On le savait mais les chiffres précis donnent le tournis. L’année dernière “on était au pied du mur”. Cette année, le gouffre n’est pas bien loin… Toutes les politiques publiques du département, les dépenses sociales, ont explosé et principalement dans trois domaines : l’aide sociale à l’enfance (+ de 900 M€ de hausse, du jamais vu), le soutien aux handicapés, notamment l’hébergement (+ 580 M€ de hausse pour 9,3 milliards d’euros de dépenses) et les dépenses de personnels (+ 6,7 %) “alors même que les départements enregistrent, dans le même temps, une baisse des recettes et que les droits de mutation à titre onéreux sont en berne à cause de la baisse des transactions immobilières”, explique Claudine Pallieu, la DG de l’Observatoire national de l’action sociale, l’Odas (1). Une situation “inédite depuis dix ans”, mettant les départements dans une situation financière délicate.
Un échantillon de 49 départements
L’Odas a recueilli les comptes administratifs d’un échantillon de 49 départements volontaires en retenant la “dépense nette”, soustractions faites des aides et subventions. Sa conclusion ? Les dépenses de l’ensemble des départements de l’Hexagone ont cru de 5,2 % ( plus de deux milliards d’euros) par rapport à 2022 pour atteindre, en 2023, près de 44 milliards d’euros (43,6 milliards), dont 9 milliards d’euros d’aides diverses de l’Etat (notamment RSA, APA) et 34,37 milliards d’euros de charge nette, donc. Sur ces 44 milliards, les dépenses d’allocation se montent à 20 milliards.
Hausse du nombre de bénéficiaires et des coûts de prises en charge
Toutes ces hausses ont des causes qui s’expliquent à la fois par le nombre de bénéficiaires en hausse et le coût des prises en charge. “Que ce soit sous forme d’allocations ou de paiement des établissements et services, la majorité de l’augmentation des dépenses a pour causes principales les augmentations salariales et, dans une moindre mesure, l’inflation”, est-il expliqué dans l’enquête annuelle de l’Odas.
Claudine Pallieu est longuement revenue sur la crise des “vocations” dans le médico-social, notamment, soulignant la difficulté à recruter, vu la difficulté à fidéliser des salariés dans ce secteur où il y a beaucoup de démissions et de découragement. “Et la hausse des coûts de personnels va engendrer moins de personnels. Et le personnel restant sera aussi soumis à davantage de démissions et de découragements…” Un cercle malheureusement vicieux.

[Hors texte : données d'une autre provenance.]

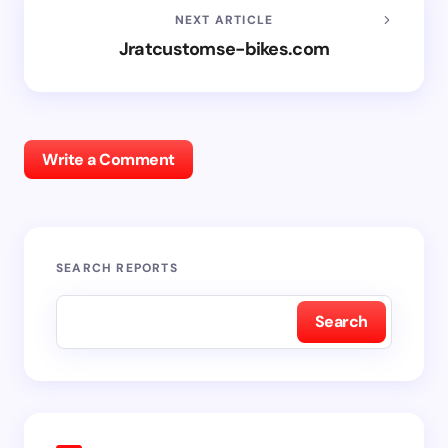
NEXT ARTICLE
Jratcustomse-bikes.com
Write a Comment
SEARCH REPORTS
Search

Hausse des effectifs et des coûts
Cette hausse de 5,2 % est “inédite en dix ans”. Elle intervient après une hausse de 2,7 % en 2022 et 0,4 % en 2021, a déclaré Didier Lesueur, délégué général de l’Odas. La moitié de cette hausse est due aux dépenses de l’Aide sociale à l’enfance (ex-Ddass), qui ont bondi de 900 M€ (+10,2 %) à 9,8 milliards d’euros. “L’augmentation de la dépense consacrée à l’ASE est, elle, due pour un tiers à la hausse des effectifs et pour deux tiers à l’augmentation des coûts, en raison principalement des revalorisations salariales, selon Claudine Padieu, directrice scientifique de l’Odas.

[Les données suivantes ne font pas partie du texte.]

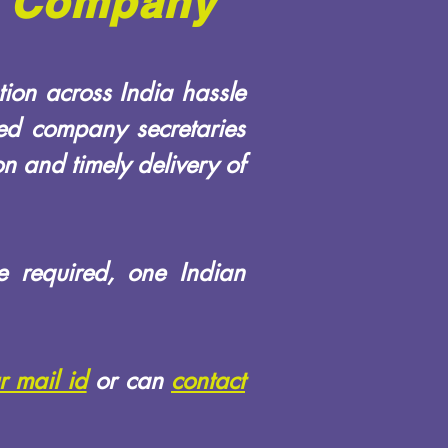
ed Company
ion across India hassle
ied company secretaries
n and timely delivery of
e required, one Indian
r mail id
or can
contact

Explosion du nombre de jeunes à l’ASE
Le nombre de jeunes hébergés par l’ASE a augmenté de 10 700 (+ 5,3%) en une année pour s’établir à 212 100 fin 2023. La progression la plus importante concerne les mineurs étrangers non accompagnés (MNA), en hausse de 6 800 (+ 28 %), pour un nombre total de 31 100 fin 2023, selon l’Odas, ce qui est notamment dû à un rattrapage de trois années de confinement et l’effet covid. Et encore, a-t-elle révélé, faute de places, encore 6 000 à 7 000 enfants en France n’ont pas trouvé de réponse adaptée en 2023 de la part de l’ASE, l’Aide sociale à l’enfance.

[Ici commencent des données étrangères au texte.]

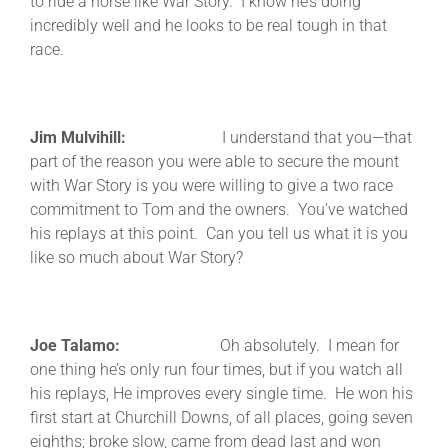
to ride a horse like War Story. I know he’s doing
incredibly well and he looks to be real tough in that
race.
Jim Mulvihill:
I understand that you—that
part of the reason you were able to secure the mount
with War Story is you were willing to give a two race
commitment to Tom and the owners. You’ve watched
his replays at this point. Can you tell us what it is you
like so much about War Story?
Joe Talamo:
Oh absolutely. I mean for
one thing he’s only run four times, but if you watch all
his replays, He improves every single time. He won his
first start at Churchill Downs, of all places, going seven
eighths; broke slow, came from dead last and won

La hausse du soutien aux personnes handicapées est dû à la hausse de la prestation compensatrice du handicap (PCH) et au plus grand nombre de bénéficiaires : +13 000 en un an ! Le soutien aux personnes âgées dépendantes, lui, évolue de façon modérée, progressant toutefois de quelque 230 M€ (+ 3%), à 7,9 milliards d’euros.
Les tendances 2024 jugées “préoccupantes”
Selon le partenaire de l’Odas, la Banque postale, la situation des départements s’était déjà “nettement dégradée en 2022 et 2023, inflation et réduction des droits de mutation obligent. Les investissements ont cependant continué à augmenter et les budgets primitifs 2024 n’infirment pas cette tendance, traduisant que le creux de la vague sera sans doute atteint cette année (…)”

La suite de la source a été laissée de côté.